▶ _THE PROBLEM_
From the line containing "تتيح لك خطة" down to the final entry below, restate each line word for word.

Stored entries
· · · · ·
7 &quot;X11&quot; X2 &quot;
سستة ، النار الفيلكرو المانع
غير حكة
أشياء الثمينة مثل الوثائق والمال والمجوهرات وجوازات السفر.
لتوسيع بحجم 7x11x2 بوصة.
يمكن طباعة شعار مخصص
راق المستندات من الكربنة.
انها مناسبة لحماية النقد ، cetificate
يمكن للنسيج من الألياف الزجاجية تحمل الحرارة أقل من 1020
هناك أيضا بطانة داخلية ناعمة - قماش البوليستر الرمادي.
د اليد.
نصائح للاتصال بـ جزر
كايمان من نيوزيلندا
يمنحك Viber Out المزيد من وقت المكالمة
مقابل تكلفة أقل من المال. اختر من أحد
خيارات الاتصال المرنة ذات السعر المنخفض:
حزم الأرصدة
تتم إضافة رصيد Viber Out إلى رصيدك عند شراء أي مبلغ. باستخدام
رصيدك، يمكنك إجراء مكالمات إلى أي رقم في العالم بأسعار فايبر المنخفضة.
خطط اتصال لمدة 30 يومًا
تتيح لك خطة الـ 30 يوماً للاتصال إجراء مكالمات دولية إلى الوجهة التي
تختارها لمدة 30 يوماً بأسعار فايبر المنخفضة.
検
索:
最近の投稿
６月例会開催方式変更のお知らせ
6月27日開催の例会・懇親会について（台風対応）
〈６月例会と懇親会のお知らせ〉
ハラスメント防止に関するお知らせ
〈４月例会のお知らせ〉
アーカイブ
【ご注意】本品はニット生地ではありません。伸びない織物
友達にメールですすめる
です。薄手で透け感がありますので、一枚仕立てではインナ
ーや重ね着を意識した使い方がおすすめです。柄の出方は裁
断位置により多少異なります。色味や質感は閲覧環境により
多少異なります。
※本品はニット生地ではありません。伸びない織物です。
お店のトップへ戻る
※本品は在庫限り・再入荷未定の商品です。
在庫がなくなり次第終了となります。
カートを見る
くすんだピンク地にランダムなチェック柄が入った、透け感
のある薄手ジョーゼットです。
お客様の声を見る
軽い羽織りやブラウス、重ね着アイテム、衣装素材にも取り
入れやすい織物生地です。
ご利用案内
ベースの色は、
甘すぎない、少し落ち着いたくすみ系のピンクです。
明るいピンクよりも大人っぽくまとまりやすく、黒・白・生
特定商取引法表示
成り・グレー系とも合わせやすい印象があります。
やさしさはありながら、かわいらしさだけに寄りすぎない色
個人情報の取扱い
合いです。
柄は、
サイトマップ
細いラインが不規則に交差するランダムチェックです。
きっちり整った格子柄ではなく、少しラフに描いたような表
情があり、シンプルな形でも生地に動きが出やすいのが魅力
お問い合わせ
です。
· · · · ·
▶ _ANSWER BOX_
تتيح لك خطة الـ 30 يوماً للاتصال إجراء مكالمات دولية إلى الوجهة التي
تختارها لمدة 30 يوماً بأسعار فايبر المنخفضة.
検
索:
最近の投稿
６月例会開催方式変更のお知らせ
6月27日開催の例会・懇親会について（台風対応）
〈６月例会と懇親会のお知らせ〉
ハラスメント防止に関するお知らせ
〈４月例会のお知らせ〉
アーカイブ
【ご注意】本品はニット生地ではありません。伸びない織物
友達にメールですすめる
です。薄手で透け感がありますので、一枚仕立てではインナ
ーや重ね着を意識した使い方がおすすめです。柄の出方は裁
断位置により多少異なります。色味や質感は閲覧環境により
多少異なります。
※本品はニット生地ではありません。伸びない織物です。
お店のトップへ戻る
※本品は在庫限り・再入荷未定の商品です。
在庫がなくなり次第終了となります。
カートを見る
くすんだピンク地にランダムなチェック柄が入った、透け感
のある薄手ジョーゼットです。
お客様の声を見る
軽い羽織りやブラウス、重ね着アイテム、衣装素材にも取り
入れやすい織物生地です。
ご利用案内
ベースの色は、
甘すぎない、少し落ち着いたくすみ系のピンクです。
明るいピンクよりも大人っぽくまとまりやすく、黒・白・生
特定商取引法表示
成り・グレー系とも合わせやすい印象があります。
やさしさはありながら、かわいらしさだけに寄りすぎない色
個人情報の取扱い
合いです。
柄は、
サイトマップ
細いラインが不規則に交差するランダムチェックです。
きっちり整った格子柄ではなく、少しラフに描いたような表
情があり、シンプルな形でも生地に動きが出やすいのが魅力
お問い合わせ
です。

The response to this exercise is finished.